Le jeune Ayoub Messaoudi qui est revenu en Tunisie pour servir la révolution vient d’être condamné à un an de prison avec sursis avec privation de tous ses droits civiques, parce qu’il a défendu la présidence contre le dépassement qui a été fait par le ministre de la Défense, et le parti auquel il a cru et le président qu’il a défendu restent silencieux vis-à-vis de cette affaire.
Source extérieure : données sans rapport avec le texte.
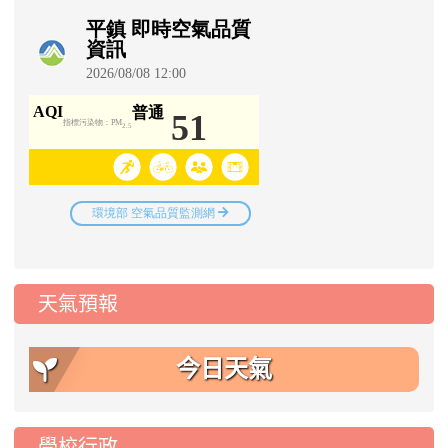
天氣預報
今日天氣
學校行政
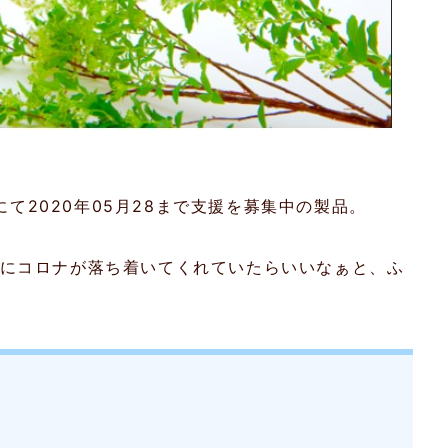
 にて2020年05月28まで支援を募集中の製品。
でにコロナが落ち着いてくれていたらいいなぁと、ふ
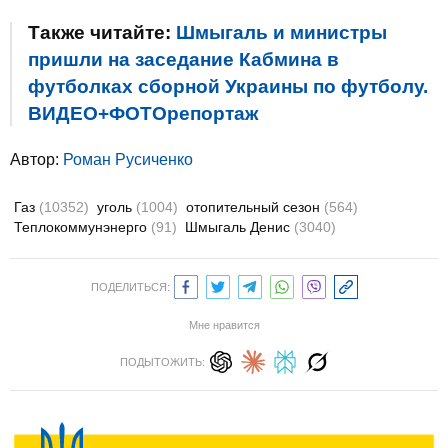
Также читайте:
Шмыгаль и министры
пришли на заседание Кабмина в
футболках сборной Украины по футболу.
ВИДЕО+ФОТОрепортаж
Автор:
Роман Русиченко
Газ
(10352)
уголь
(1004)
отопительный сезон
(564)
Теплокоммунэнерго
(91)
Шмыгаль Денис
(3040)
ПОДЕЛИТЬСЯ:
Мне нравится
ПОДЫТОЖИТЬ:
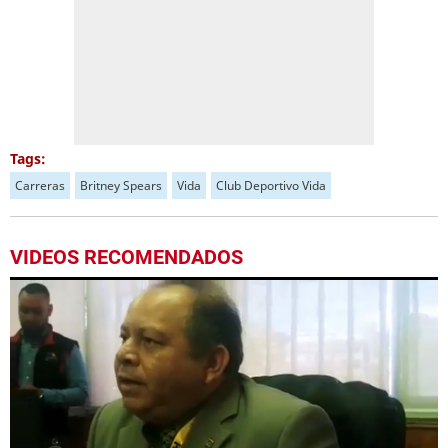
Tags:
Carreras
Britney Spears
Vida
Club Deportivo Vida
VIDEOS RECOMENDADOS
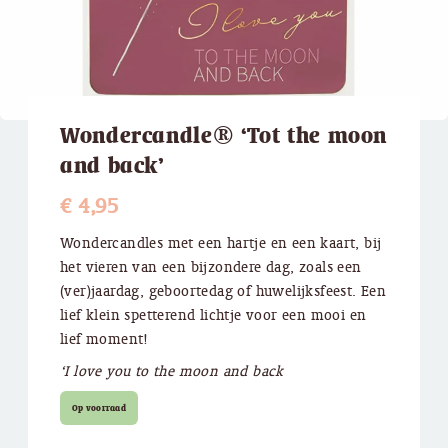
Wondercandle® ‘Tot the moon
and back’
€
4,95
Wondercandles met een hartje en een kaart, bij
het vieren van een bijzondere dag, zoals een
(ver)jaardag, geboortedag of huwelijksfeest. Een
lief klein spetterend lichtje voor een mooi en
lief moment!
‘I love you to the moon and back
Op voorraad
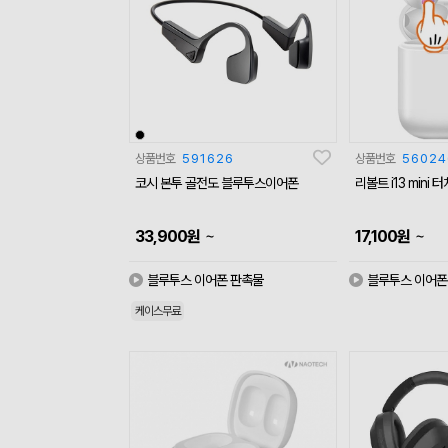
상품번호
591626
상품번호
56024
코시 본투 골전도 블루투스이어폰
리볼트 i13 mini
~
~
33,900
원
17,100
원
블루투스 이어폰 판촉물
블루투스 이어폰
케이스무료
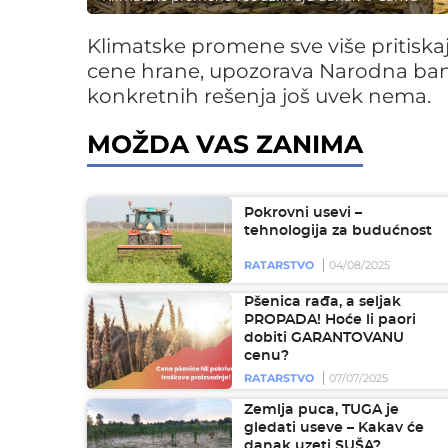
Klimatske promene sve više pritiska
cene hrane, upozorava Narodna banka 
konkretnih rešenja još uvek nema.
MOŽDA VAS ZANIMA
Pokrovni usevi –
tehnologija za budućnost
RATARSTVO
04/08/2025
Pšenica rađa, a seljak
PROPADA! Hoće li paori
dobiti GARANTOVANU
cenu?
RATARSTVO
07/07/2025
Zemlja puca, TUGA je
gledati useve – Kakav će
danak uzeti SUŠA?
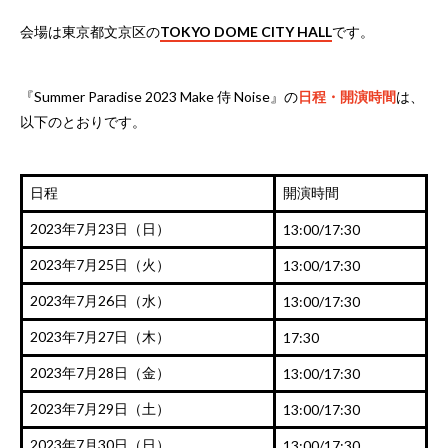
会場は東京都文京区の
TOKYO DOME CITY HALL
です。
『Summer Paradise 2023 Make 侍 Noise』の
日程・開演時間
は、
以下のとおりです。
日程
開演時間
2023年7月23日（日）
13:00/17:30
2023年7月25日（火）
13:00/17:30
2023年7月26日（水）
13:00/17:30
2023年7月27日（木）
17:30
2023年7月28日（金）
13:00/17:30
2023年7月29日（土）
13:00/17:30
2023年7月30日（日）
13:00/17:30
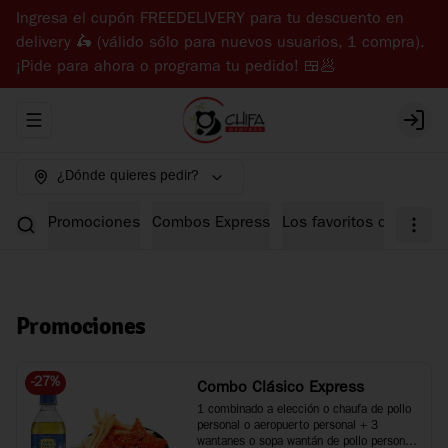
Ingresa el cupón FREEDELIVERY para tu descuento en
delivery 🛵 (válido sólo para nuevos usuarios, 1 compra).
¡Pide para ahora o programa tu pedido! 🍱🥟
Abrir menu de navegación
Login
¿Dónde quieres pedir?
Promociones
Combos Express
Los favoritos de Chifa 
Promociones
-
27
%
Combo Clásico Express
1 combinado a elección o chaufa de pollo 
personal o aeropuerto personal + 3 
wantanes o sopa wantán de pollo personal 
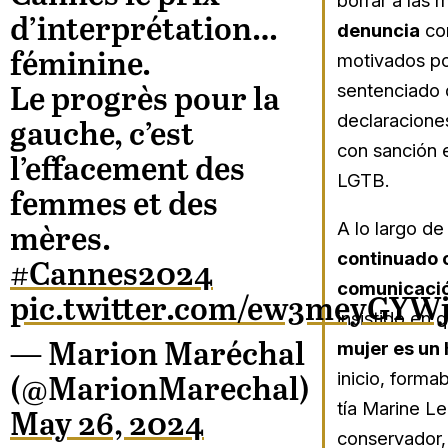
borrar a las
d’interprétation…
denuncia
con
féminine.
motivados po
sentenciado 
Le progrès pour la
declaraciones
gauche, c’est
con sanción 
l’effacement des
LGTB.
femmes et des
A lo largo de
mères.
continuado 
#Cannes2024
comunicació
pic.twitter.com/ew3meyGYW
insistido en 
mujer es un 
— Marion Maréchal
inicio, forma
(@MarionMarechal)
tía Marine L
May 26, 2024
conservador,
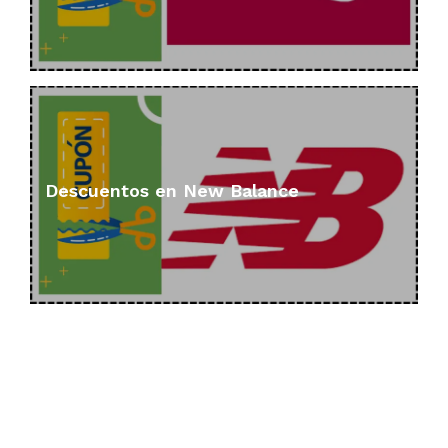
Descuentos en New Balance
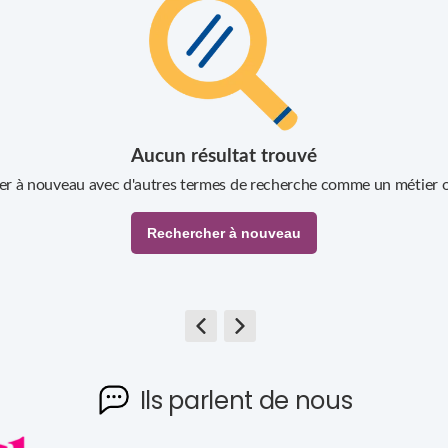
Aucun résultat trouvé
yer à nouveau avec d'autres termes de recherche comme un métier o
Rechercher à nouveau
Ils parlent de nous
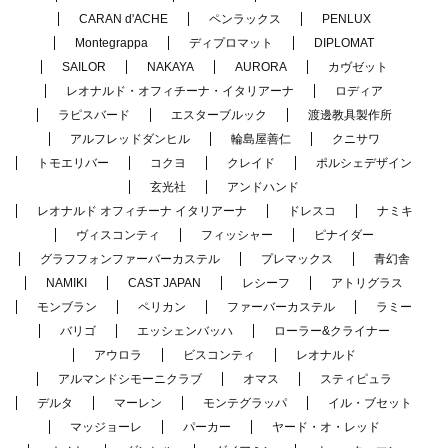
CARAN d'ACHE
ペンラックス
PENLUX
Montegrappa
ディプロマット
DIPLOMAT
SAILOR
NAKAYA
AURORA
カヴゼット
レオナルド・オフィチーナ・イタリアーナ
ロディア
ラピスバード
エスターブルック
渡邊教具製作所
アルフレッドダンヒル
輪島屋善仁
クニサワ
トモエリバー
コクヨ
クレイド
ポルシェデザイン
玄光社
アンドハンド
レオナルド オフィチーナ イタリアーナ
ドレスコ
ナミキ
ヴィスコンティ
フィッシャー
ピナイダー
グラフフォンファーバーカステル
プレマックス
青幻舎
NAMIKI
CAST JAPAN
レシーフ
アトリグラス
モンブラン
ペリカン
ファーバーカステル
ラミー
バリゴ
エッシェンバッハ
ローラー&クライナー
アウロラ
ビスコンティ
レオナルド
アルマンドシモーニクラブ
オマス
スティピュラ
デルタ
マーレン
モンテグラッパ
イル・ブセット
マッジョーレ
パーカー
ヤード・オ・レッド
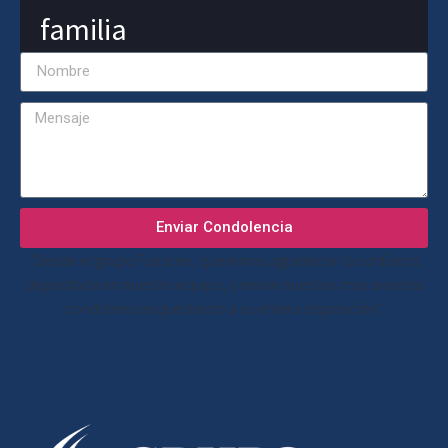
familia
Enviar Condolencia
“Desde el grupo Fuascen, queremos agradecer la confianza
depositada en nuestro equipo, y enviar nuestras más sinceras
condolencias quedando a su entera disposición”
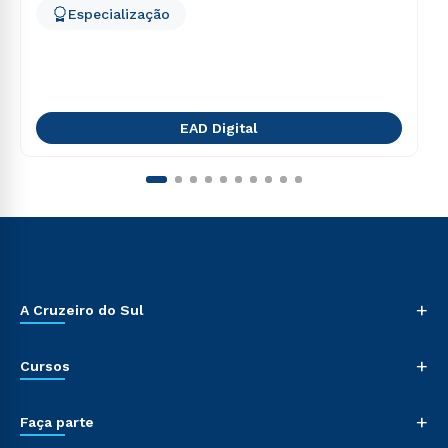
Especialização
EAD Digital
+
A Cruzeiro do Sul
+
Cursos
+
Faça parte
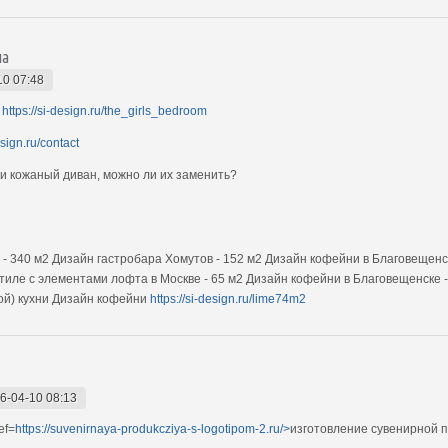
на
10 07:48
й
https://si-design.ru/the_girls_bedroom
esign.ru/contact
и кожаный диван, можно ли их заменить?
 - 340 м2 Дизайн гастробара Хомутов - 152 м2 Дизайн кофейни в Благовещенск
ле с элементами лофта в Москве - 65 м2 Дизайн кофейни в Благовещенске - 1
ой) кухни Дизайн кофейни
https://si-design.ru/lime74m2
6-04-10 08:13
ef=
https://suvenirnaya-produkcziya-s-logotipom-2.ru/>
изготовление сувенирной п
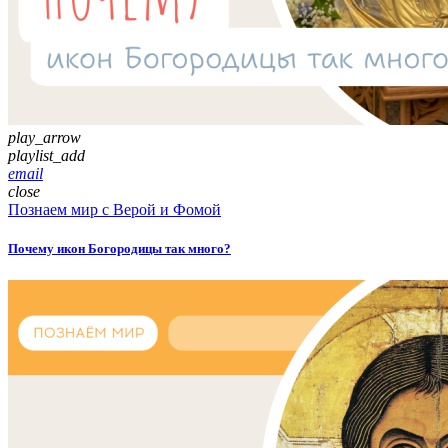
play_arrow
playlist_add
email
close
Познаем мир с Верой и Фомой
Почему икон Богородицы так много?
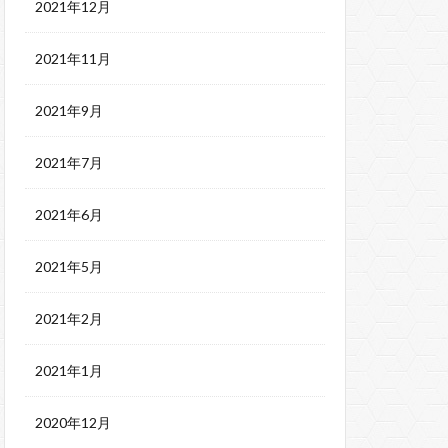
2021年12月
2021年11月
2021年9月
2021年7月
2021年6月
2021年5月
2021年2月
2021年1月
2020年12月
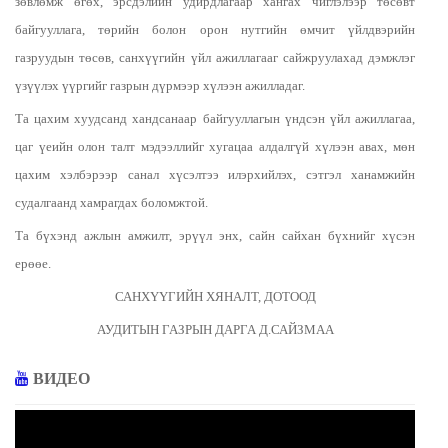
зөвлөмж өгөх, эрсдэлийн удирдлагаар хангах чиглэлээр төсөвт
байгууллага, төрийн болон орон нутгийн өмчит үйлдвэрийн
газруудын төсөв, санхүүгийн үйл ажиллагааг сайжруулахад дэмжлэг
үзүүлэх үүргийг газрын дүрмээр хүлээн ажилладаг.
Та цахим хуудсанд хандсанаар байгууллагын үндсэн үйл ажиллагаа,
цаг үеийн олон талт мэдээллийг хугацаа алдалгүй хүлээн авах, мөн
цахим хэлбэрээр санал хүсэлтээ илэрхийлэх, сэтгэл ханамжийн
судалгаанд хамрагдах боломжтой.
Та бүхэнд ажлын амжилт, эрүүл энх, сайн сайхан бүхнийг хүсэн
ерөөе.
САНХҮҮГИЙН ХЯНАЛТ, ДОТООД
АУДИТЫН ГАЗРЫН ДАРГА Д.САЙЗМАА
ВИДЕО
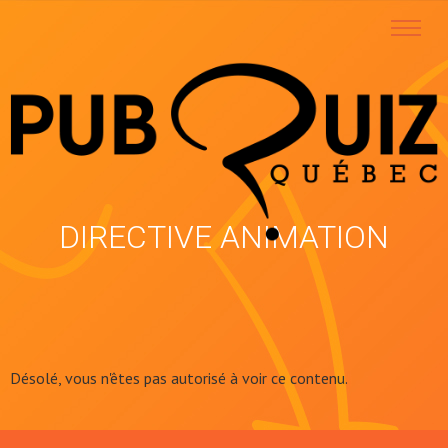
DIRECTIVE ANIMATION
Désolé, vous n'êtes pas autorisé à voir ce contenu.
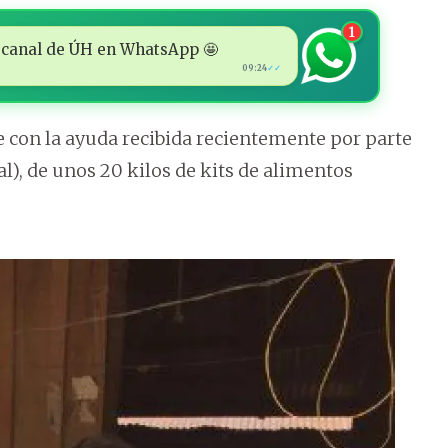
1
 al canal de ÚH en WhatsApp 🤩
09:24
✓✓
 con la ayuda recibida recientemente por parte
l), de unos 20 kilos de kits de alimentos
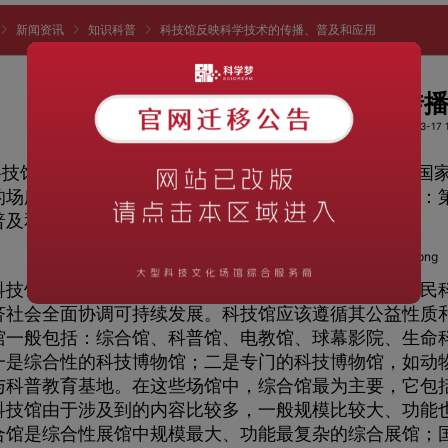
新闻资讯
知识科普
科技馆反映科学技术的传播、普及和应用
科技馆反映科学技术的传
阅读次数：1670
时间：2023-03-17 1
科技馆是反映科学技术的传播、普及和应用的场所，是国
的场所。它所涉及到的内容非常广泛，主要有三个方面：
普及和应用；第三是科普教育活动。
馆属于社会公益性事业单位，其基本任务是开展全民科
济社会全面协调可持续发展。科技馆应该遵循其公益性质
馆一般包括：综合馆、科普馆、电教馆、球幕影院、生命
一是综合性的科技博物馆；二是专门的科技博物馆，如动
与科普教育基地。在这些场馆中，综合馆最为主要，它包
科技馆由于涉及到的内容比较多，一般规模比较大、功能
合馆是综合性展馆中规模最大、功能最复杂的综合展馆；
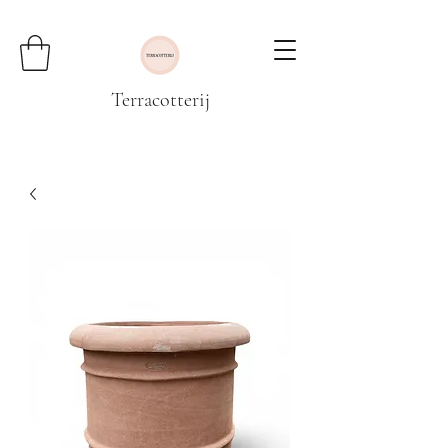
Terracotterij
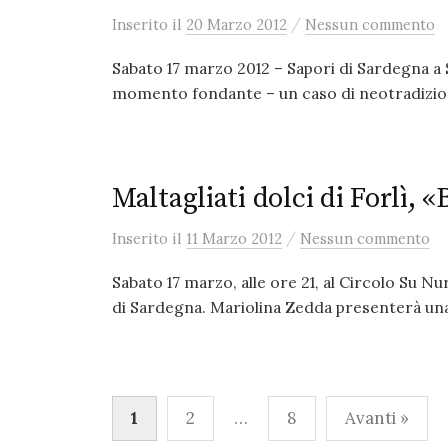
/
Inserito
il
20 Marzo 2012
Nessun commento
Sabato 17 marzo 2012 – Sapori di Sardegna a 
momento fondante – un caso di neotradizion
Maltagliati dolci di Forlì,
/
Inserito
il
11 Marzo 2012
Nessun commento
Sabato 17 marzo, alle ore 21, al Circolo Su N
di Sardegna. Mariolina Zedda presenterà una 
Paginazione
1
2
…
8
Avanti »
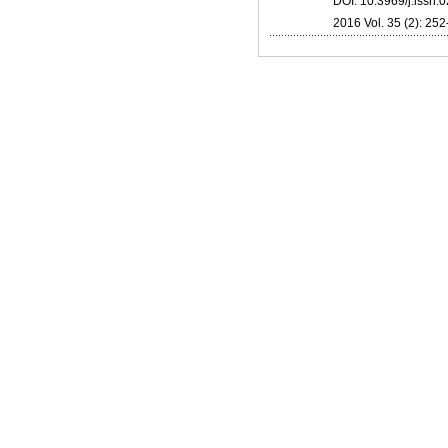
DOI: 10.3969/j.issn
2016 Vol. 35 (2): 252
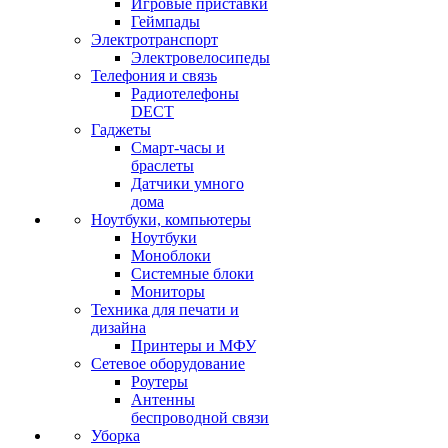
Игровые приставки
Геймпады
Электротранспорт
Электровелосипеды
Телефония и связь
Радиотелефоны
DECT
Гаджеты
Смарт-часы и
браслеты
Датчики умного
дома
Ноутбуки, компьютеры
Ноутбуки
Моноблоки
Системные блоки
Мониторы
Техника для печати и
дизайна
Принтеры и МФУ
Сетевое оборудование
Роутеры
Антенны
беспроводной связи
Уборка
Et Sihème Ben Sedrine, avec qui vous avez fondé Kalima en 2000, reste-t-elle fidèle à ses convictions, selon vous ?
Une précision tout d’abord, je l’ai rejointe à Kalima, c’est elle qui a créé Kalima, je n’ai pas le droit de juger Sihème.
Nous ne sommes pas l’une contre l’autre, elle a choisi la voie de la justice transitionnelle et j’ai choisi la voie de la contestation, mais ce n’est pas un reproche, c’est simplement une question de choix

Vous faites partie du comité de soutien de Ayoub Messaoudi, jugé selon vous pour ses opinions. Lorsque vous voyez cette affaire et lorsque vous voyez le nombre de procès intentés à tort et à travers par un certain avocat, sentez-vous que la Tunisie reste un pays dans lequel il est déconseillé de donner son opinion ?
C’est ce qu’on veut ! Mais il ne faut pas accepter ce conseil, il ne faut pas hésiter à donner son avis.
C’est vrai qu’il y a des campagnes qui visent à faire peur ceux qui veulent s’exprimer librement et des procès qui sont intentés pour servir d’exemples.
Je vous ai dit, nous nous trouvons dans un tournant décisif, et dans ce genre de tournants, il y a ce genre de piège qu’il ne faut pas tomber dedans.
Moi, je crois beaucoup aux nouveaux militants, aux jeunes, dans tous les domaines, qui doivent prendre le risque de dire non.
Aujourd’hui, nous avons la liberté et c’est très difficile de nous la confisquer

Après 30 années de militantisme, n’êtes-vous pas fatiguée ?
Nous n’avons pas le droit d’être fatigués quand nous défendons nos idées, même si parfois la tendance ne suit pas, mais il faut persévérer.
Et puis je ne suis pas la seule, je ne suis pas Jeanne D’arc, je suis simplement une agitatrice.
Je serais bien dans un bureau chauffé ou climatisé selon la saison, mais j’ai fait mon choix.

Etes-vous optimiste pour l’avenir ?
Oui, je suis obligée d’être optimiste, la liberté, nous allons l’avoir, peut-être qu’il y aura des hauts et des bas, mais je reste confiante.
Ni Ennahdha, ni Nida Tounès ne pourront confisquer la liberté d’expression acquise par les Tunisiens.